*Required work:* Pictures are not part of the copy; retype all the records below exactly.

(Dataset entries)
Content starts
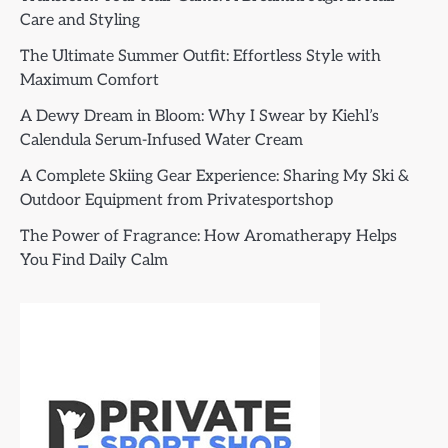
Care and Styling
The Ultimate Summer Outfit: Effortless Style with
Maximum Comfort
A Dewy Dream in Bloom: Why I Swear by Kiehl’s
Calendula Serum-Infused Water Cream
A Complete Skiing Gear Experience: Sharing My Ski &
Outdoor Equipment from Privatesportshop
The Power of Fragrance: How Aromatherapy Helps
You Find Daily Calm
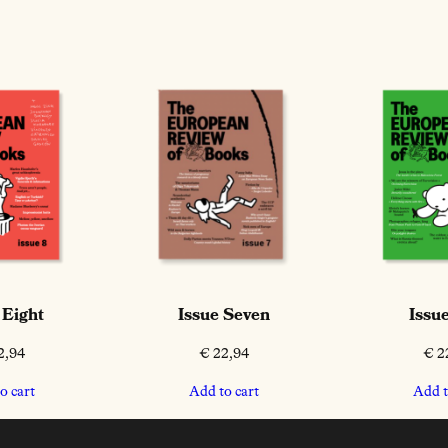
 Eight
Issue Seven
Issue
2,94
€
22,94
€
2
o cart
Add to cart
Add t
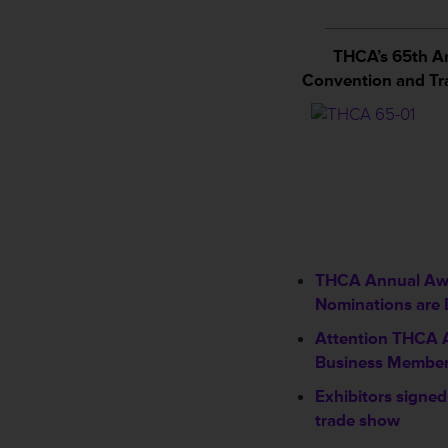
____________
THCA’s 65th A
Convention and T
THCA Annual Aw
Nominations are 
Attention THCA 
Business Membe
Exhibitors signed
trade show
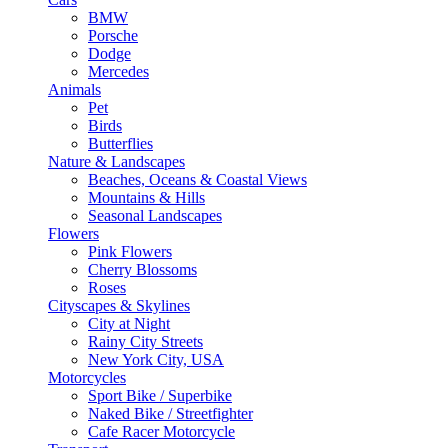
BMW
Porsche
Dodge
Mercedes
Animals
Pet
Birds
Butterflies
Nature & Landscapes
Beaches, Oceans & Coastal Views
Mountains & Hills
Seasonal Landscapes
Flowers
Pink Flowers
Cherry Blossoms
Roses
Cityscapes & Skylines
City at Night
Rainy City Streets
New York City, USA
Motorcycles
Sport Bike / Superbike
Naked Bike / Streetfighter
Cafe Racer Motorcycle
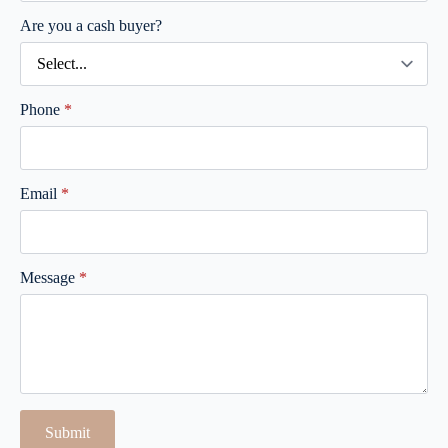
Are you a cash buyer?
Phone
*
Email
*
Message
*
Submit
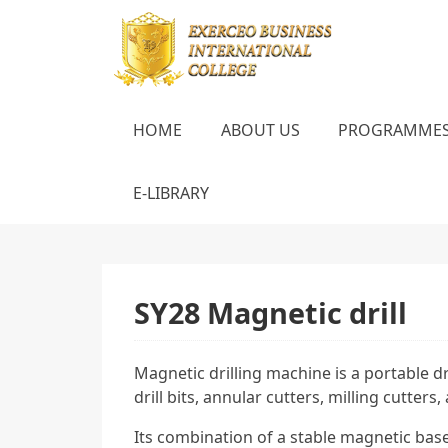
HOME
ABOUT US
PROGRAMME
E-LIBRARY
SY28 Magnetic drill
Magnetic drilling machine is a portable d
drill bits, annular cutters, milling cutter
Its combination of a stable magnetic base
Content ends
*Answer to the problem:*
Care and Styling
The Ultimate Summer Outfit: Effortless Style with
Maximum Comfort
A Dewy Dream in Bloom: Why I Swear by Kiehl’s
Calendula Serum-Infused Water Cream
A Complete Skiing Gear Experience: Sharing My Ski &
Outdoor Equipment from Privatesportshop
The Power of Fragrance: How Aromatherapy Helps
You Find Daily Calm
 Eight
Issue Seven
Issue
2,94
€
22,94
€
2
o cart
Add to cart
Add t
____________
THCA’s 65th A
Convention and T
THCA Annual Aw
Nominations are 
Attention THCA 
Business Membe
Exhibitors signed
trade show
BMW
Porsche
Dodge
Mercedes
Animals
Pet
Birds
Butterflies
Nature & Landscapes
Beaches, Oceans & Coastal Views
Mountains & Hills
Seasonal Landscapes
Flowers
Pink Flowers
Cherry Blossoms
Roses
Cityscapes & Skylines
City at Night
Rainy City Streets
New York City, USA
Motorcycles
Sport Bike / Superbike
Naked Bike / Streetfighter
Cafe Racer Motorcycle
Are you a cash buyer?
Phone
*
Email
*
Message
*
Submit
HOME
ABOUT US
PROGRAMME
E-LIBRARY
SY28 Magnetic drill
Magnetic drilling machine is a portable d
drill bits, annular cutters, milling cutter
Its combination of a stable magnetic base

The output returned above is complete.